Mgr Dario Viganò : Lors d’un récent voyage à Milan, le pape François a parlé de cinéma aux jeunes confirmés, se remémorant un célèbre film de Vittorio De Sica, Les enfants nous regardent, réalisé en 1943. Pour le Pape, ce film et toutes les autres œuvres réalisées dans la période immédiate de l’après-guerre, sont de “véritables catéchèses d’humanité” (Milan, 25 mars 2017), parce qu’ils parlent des difficultés et de la misère des gens mais apportent aussi un message libérateur, qui ouvre à l’Espérance..
Pensez-vous que le cinéma ait un rôle social à jouer ?
Absolument. Comme tout art, il a un rôle à jouer, c’est-à-dire qu’il est capable de raconter la réalité en la montrant de près, et en entrant dans les méandres psychologiques de la vie de l’homme, sans se dérober à des vues complexes ou problématiques. Mais le cinéma est également porteur d’une vision plus large, qui ouvre les yeux sur d’autres horizons.

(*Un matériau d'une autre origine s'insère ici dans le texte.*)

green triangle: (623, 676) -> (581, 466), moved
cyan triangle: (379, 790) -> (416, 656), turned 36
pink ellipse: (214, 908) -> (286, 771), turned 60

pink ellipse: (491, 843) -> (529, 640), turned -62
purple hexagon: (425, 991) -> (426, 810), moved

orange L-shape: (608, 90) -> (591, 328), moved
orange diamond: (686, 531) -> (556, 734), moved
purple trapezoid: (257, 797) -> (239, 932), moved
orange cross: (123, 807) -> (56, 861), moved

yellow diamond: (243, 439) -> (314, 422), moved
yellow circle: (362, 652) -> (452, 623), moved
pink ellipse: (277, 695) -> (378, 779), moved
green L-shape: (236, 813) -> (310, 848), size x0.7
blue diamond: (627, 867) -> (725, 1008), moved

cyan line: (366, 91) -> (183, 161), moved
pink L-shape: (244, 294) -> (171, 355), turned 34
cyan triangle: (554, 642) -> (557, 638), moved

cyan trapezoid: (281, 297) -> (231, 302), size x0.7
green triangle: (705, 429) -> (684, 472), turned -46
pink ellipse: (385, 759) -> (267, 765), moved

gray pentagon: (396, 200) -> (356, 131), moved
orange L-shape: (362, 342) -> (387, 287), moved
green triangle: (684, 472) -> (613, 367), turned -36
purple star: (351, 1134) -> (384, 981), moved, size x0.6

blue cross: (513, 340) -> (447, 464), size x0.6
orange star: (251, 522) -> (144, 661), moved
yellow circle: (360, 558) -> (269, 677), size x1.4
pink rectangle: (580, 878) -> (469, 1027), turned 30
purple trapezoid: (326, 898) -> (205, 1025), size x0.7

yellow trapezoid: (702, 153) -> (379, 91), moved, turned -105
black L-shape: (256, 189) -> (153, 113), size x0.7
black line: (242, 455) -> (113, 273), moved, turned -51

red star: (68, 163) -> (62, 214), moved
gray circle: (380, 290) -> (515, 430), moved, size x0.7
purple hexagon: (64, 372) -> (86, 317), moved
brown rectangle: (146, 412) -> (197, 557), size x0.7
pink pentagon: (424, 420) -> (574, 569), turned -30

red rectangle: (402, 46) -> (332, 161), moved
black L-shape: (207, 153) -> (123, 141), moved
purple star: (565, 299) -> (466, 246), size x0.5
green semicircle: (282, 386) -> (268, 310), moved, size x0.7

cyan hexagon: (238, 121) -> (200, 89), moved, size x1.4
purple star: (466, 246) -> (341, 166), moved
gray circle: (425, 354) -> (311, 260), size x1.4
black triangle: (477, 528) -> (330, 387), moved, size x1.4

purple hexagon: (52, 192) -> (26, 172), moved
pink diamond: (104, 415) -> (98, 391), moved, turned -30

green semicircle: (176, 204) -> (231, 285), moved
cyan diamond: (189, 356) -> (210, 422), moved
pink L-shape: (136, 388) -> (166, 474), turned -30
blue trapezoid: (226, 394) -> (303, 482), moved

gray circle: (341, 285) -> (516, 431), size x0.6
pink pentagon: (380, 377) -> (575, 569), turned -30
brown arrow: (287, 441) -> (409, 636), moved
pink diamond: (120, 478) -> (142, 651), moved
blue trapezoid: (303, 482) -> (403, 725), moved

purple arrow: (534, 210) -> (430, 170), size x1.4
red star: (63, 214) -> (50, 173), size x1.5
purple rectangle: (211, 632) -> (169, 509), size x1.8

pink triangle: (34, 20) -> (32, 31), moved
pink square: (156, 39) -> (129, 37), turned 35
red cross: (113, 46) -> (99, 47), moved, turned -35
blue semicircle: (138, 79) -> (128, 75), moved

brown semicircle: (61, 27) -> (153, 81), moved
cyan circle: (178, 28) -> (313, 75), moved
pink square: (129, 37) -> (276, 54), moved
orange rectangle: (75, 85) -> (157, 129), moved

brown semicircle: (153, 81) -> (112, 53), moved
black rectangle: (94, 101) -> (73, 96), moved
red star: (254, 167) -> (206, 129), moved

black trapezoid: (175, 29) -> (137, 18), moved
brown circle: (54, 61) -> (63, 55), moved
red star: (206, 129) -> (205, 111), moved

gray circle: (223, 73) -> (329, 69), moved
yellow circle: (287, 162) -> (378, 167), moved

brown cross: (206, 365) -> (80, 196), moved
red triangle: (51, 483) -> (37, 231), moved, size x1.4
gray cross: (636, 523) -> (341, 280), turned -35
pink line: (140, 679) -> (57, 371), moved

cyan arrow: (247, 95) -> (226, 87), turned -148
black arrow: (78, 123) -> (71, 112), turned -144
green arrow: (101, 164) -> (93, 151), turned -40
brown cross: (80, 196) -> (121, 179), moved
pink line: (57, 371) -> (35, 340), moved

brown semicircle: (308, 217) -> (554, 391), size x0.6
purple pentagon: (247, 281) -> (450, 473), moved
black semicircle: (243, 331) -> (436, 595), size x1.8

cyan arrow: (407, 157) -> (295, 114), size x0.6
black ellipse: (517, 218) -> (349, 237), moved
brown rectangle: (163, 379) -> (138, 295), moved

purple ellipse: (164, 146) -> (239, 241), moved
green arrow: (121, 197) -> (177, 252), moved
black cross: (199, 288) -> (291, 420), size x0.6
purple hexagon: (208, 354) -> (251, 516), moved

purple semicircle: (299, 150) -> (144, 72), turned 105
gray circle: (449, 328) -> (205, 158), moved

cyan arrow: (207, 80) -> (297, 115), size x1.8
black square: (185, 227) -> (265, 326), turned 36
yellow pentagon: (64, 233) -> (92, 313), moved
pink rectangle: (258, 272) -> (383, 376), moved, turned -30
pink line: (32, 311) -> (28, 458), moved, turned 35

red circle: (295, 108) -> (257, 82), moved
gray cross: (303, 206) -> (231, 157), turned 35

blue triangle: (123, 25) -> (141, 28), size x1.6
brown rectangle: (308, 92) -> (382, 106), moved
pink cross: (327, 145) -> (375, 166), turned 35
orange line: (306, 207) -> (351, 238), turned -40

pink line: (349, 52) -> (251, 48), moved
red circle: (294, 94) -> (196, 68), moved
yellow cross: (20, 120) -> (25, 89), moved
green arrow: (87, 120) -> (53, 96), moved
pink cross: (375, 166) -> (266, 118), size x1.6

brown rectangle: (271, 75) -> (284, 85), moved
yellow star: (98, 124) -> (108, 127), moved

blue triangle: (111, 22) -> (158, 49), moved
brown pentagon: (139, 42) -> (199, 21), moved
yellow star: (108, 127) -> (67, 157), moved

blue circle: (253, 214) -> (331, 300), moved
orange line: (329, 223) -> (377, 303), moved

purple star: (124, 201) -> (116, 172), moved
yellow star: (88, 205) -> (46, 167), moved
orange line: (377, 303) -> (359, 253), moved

Et ce rapport entre le cinéma et la spiritualité…
Le cinéma a réussi à nous pousser sur les traces de l’invisible, de Dieu, à saisir les manifestations de sa miséricorde dans l’histoire de l’Homme. Je pense à la poétique de Robert Bresson, au Journal d’un curé de campagne (1951) de Bernanos, à Au hasard Balthazar (1966), où l’auteur retrouve l’image de Jésus dans ce pauvre âne battu et traîné dans les souffrances comme le Christ.
Je pense également à La strada (1954), La route de Federico Fellini, un film cher au pape François. Dans ce film, brille l’innocence de la jeune Gelsomina qui fait face à la vie avec candeur, tout en la défiant et en se confrontant à la barbarie de l’homme, Zampanò. C’est un regard extraverti que le cinéma offre aux yeux du spectateur, un regard vif et parfois difficile à saisir ; il nous montre ses propres frontières et nous pousse à les traverser.
Expliquez-nous le sens de votre présence à Cannes.
Au Festival de Cannes, de grands auteurs sont passés et ont offert aux spectateurs du monde entier des œuvres capables de rompre la monotonie de notre vie quotidienne, rappelant ainsi l’importance de l’inclusion sociale et de la miséricorde. Comment ne pas mentionner à ce titre la Palme d’or de 2016, “Moi, Daniel Blake” (I, Daniel Blake) de Ken Loach, cinéaste britannique qui se positionne depuis toujours en tête dans les récits des périphéries humaines, de la condition des travailleurs, de la classe ouvrière. L’Histoire du sous-prolétariat intéressait également Pier Paolo Pasolini. Dans Moi, Daniel Blake, Loach dénonce le visage inhumain de la bureaucratie, qui écrase la plupart du temps ceux qui sont déjà misérables et sans défense ; mais en racontant tout cela, Ken Loach nous apporte aussi une histoire d’espérance, cette espérance qui s’acquiert grâce à la miséricorde, grâce au don de soi pour l’autre et pour son bien.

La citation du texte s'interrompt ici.